Maximum Segment Density with Lower-Bounded Length
Shin-Cheng Mu
May 2007
This literate Haskell script presents a program solving
the maximum segment density problem: given a list of numbers,
compute the maximum density (average) of a segment that is
longer than a lower-bound.
At the first glance, the derivation would make use of
the Thinning Theorem. It turns out that we need a kind
of "global" thinning difficult to be modelled by a preorder.

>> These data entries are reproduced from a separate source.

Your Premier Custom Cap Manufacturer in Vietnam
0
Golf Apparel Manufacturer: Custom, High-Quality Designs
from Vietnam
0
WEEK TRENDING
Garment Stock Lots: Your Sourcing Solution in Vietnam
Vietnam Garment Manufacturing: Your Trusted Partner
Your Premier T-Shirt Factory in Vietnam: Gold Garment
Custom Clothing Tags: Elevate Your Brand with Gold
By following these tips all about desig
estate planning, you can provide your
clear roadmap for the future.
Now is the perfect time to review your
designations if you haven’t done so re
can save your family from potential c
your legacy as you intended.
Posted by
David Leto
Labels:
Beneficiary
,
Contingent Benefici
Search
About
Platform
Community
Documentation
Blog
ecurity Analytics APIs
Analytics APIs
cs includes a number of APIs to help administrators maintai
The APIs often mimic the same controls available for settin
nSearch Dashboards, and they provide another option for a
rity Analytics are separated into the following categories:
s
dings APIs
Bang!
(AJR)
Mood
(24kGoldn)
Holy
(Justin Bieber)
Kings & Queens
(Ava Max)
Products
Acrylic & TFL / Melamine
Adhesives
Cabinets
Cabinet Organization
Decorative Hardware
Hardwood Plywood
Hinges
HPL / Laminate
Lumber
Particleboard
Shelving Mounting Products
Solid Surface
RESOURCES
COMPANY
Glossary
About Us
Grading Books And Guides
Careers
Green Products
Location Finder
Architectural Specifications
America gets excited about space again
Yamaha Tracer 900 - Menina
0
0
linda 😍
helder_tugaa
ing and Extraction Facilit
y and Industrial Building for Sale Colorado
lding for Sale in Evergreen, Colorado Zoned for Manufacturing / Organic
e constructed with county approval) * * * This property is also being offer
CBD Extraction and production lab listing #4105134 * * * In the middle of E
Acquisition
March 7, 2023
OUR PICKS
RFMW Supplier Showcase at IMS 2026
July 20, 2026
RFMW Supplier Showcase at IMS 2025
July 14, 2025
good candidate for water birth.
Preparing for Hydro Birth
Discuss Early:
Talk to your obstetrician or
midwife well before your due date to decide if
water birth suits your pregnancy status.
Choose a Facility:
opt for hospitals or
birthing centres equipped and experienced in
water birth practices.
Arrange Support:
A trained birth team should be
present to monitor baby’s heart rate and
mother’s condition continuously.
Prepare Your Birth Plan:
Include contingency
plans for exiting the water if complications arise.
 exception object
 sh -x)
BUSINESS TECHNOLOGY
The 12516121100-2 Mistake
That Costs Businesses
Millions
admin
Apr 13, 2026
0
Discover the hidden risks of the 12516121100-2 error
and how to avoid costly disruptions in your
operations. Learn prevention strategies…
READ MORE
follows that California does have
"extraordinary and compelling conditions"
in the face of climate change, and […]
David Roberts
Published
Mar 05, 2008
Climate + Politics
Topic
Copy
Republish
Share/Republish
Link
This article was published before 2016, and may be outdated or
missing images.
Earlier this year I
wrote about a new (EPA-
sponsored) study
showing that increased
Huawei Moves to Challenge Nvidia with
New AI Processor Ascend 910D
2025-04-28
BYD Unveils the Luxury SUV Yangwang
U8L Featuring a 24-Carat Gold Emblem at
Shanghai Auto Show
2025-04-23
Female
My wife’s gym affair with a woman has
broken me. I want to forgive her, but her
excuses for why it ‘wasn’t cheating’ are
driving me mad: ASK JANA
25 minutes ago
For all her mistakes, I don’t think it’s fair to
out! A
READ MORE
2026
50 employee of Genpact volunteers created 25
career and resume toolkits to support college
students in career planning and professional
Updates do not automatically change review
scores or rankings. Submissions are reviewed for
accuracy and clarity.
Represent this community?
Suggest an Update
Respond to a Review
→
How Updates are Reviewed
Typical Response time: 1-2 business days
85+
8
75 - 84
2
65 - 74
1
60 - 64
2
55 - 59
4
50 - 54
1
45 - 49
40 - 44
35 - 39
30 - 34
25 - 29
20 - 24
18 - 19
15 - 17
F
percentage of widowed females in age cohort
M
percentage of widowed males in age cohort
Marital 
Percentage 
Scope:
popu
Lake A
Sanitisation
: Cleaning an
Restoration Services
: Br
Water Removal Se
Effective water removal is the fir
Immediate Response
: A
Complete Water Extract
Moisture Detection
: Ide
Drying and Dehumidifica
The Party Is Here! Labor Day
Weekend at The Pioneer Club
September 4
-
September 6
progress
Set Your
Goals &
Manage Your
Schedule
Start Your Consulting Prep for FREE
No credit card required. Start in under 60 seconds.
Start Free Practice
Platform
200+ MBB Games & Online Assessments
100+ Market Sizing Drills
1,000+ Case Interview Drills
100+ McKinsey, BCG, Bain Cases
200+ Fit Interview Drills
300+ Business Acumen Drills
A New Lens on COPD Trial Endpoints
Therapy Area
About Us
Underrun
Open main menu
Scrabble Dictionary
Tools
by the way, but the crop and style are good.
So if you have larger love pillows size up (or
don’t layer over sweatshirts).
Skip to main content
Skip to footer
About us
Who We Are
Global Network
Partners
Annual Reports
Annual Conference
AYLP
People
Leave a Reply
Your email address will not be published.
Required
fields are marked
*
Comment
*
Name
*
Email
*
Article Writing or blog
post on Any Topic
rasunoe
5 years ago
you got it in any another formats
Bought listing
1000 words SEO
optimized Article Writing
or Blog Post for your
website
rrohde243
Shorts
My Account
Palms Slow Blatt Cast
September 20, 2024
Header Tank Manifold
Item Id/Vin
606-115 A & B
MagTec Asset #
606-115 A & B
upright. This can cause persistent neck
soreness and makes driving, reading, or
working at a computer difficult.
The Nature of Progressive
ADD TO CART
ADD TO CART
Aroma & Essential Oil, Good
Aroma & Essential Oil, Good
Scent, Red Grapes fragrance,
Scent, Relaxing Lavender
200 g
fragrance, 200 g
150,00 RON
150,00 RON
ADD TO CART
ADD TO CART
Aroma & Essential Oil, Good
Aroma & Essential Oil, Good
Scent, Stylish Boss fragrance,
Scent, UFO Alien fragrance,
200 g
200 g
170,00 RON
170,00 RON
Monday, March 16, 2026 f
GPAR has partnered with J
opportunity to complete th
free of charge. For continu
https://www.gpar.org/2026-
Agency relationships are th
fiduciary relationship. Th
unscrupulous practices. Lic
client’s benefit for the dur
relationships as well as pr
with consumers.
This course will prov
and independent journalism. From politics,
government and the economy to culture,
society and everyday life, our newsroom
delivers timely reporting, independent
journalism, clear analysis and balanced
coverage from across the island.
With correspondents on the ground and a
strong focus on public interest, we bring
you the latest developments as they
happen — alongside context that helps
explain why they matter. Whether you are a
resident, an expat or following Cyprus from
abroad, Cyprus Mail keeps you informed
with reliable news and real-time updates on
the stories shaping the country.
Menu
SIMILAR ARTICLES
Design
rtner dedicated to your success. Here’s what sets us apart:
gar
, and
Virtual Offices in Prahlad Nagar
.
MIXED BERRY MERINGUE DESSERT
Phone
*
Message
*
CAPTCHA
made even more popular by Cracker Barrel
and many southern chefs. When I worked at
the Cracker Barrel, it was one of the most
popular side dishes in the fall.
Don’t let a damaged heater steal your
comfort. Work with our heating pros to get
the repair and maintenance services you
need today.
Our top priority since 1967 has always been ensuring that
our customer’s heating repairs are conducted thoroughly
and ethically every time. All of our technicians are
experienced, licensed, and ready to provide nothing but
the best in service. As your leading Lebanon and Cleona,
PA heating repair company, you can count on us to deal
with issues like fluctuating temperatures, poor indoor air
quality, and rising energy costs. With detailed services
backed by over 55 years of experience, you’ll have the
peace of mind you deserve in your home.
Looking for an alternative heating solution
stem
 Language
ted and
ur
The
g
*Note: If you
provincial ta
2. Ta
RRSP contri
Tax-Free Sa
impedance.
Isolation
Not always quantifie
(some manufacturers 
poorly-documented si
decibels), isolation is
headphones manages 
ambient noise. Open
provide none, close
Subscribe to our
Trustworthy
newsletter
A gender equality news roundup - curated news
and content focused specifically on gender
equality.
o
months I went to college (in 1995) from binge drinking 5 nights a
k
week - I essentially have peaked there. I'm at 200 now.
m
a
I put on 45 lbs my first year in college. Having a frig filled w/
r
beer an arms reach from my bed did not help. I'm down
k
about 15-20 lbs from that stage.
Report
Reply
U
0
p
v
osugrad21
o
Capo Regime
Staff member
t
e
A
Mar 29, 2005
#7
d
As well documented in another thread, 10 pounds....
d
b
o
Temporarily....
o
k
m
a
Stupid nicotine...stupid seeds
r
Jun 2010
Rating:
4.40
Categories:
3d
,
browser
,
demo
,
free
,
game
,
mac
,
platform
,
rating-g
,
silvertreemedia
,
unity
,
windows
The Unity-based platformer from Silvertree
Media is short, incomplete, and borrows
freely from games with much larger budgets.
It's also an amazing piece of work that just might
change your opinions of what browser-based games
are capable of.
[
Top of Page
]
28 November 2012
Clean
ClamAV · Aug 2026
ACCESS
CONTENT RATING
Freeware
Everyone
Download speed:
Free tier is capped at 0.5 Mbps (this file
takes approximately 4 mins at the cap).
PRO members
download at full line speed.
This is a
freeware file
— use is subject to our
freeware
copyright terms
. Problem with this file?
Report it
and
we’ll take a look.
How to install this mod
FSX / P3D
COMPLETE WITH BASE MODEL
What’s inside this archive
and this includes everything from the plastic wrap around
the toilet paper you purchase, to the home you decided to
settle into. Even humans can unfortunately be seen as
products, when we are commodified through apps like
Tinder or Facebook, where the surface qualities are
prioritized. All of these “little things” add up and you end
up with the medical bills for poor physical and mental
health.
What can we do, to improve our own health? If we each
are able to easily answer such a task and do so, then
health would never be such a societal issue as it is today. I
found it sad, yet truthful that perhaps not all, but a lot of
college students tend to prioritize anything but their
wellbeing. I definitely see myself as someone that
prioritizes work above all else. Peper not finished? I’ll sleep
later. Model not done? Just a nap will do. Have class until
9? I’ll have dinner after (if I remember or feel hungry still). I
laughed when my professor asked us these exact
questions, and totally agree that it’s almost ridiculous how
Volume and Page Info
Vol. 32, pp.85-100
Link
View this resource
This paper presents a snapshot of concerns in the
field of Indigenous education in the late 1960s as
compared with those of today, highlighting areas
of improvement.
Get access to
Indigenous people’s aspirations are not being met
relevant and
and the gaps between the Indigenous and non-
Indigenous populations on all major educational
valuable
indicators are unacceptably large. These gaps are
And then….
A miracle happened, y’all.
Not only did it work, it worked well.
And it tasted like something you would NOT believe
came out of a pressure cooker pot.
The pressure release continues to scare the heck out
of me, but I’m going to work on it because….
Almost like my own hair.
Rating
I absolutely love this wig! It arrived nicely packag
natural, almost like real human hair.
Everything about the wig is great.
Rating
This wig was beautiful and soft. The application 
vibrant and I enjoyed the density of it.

See Mu (2007) for details. The derived algorithm is similar
to that of Lin et al. (2002).
Functions defined:
msdl_s :: Len -> [V] -> R
The specification.
msdl_1 :: Len -> [V] -> R
An intermediate stage of derivation kept for expository
purpose. We pass a set of solutions around, represented
naively using a list.
msdl_2 :: Int -> [V] -> R
The next stage of derivation. After exploiting some
properties we realise that the set can be represented
by a sequence. The sequences are still represented by
lists.
msdl_l :: Len -> [V] -> R
Changing the representation by fusing "diffs" into
the fold. The program has become rather cryptical.
msdl :: Len -> [V] -> R
Derived program, instead of lists, we use
SimpleQueue and BraunSeq in Edison.
QuickCheck properties:
test_lb :: Len
The lower-bound on the length of segments.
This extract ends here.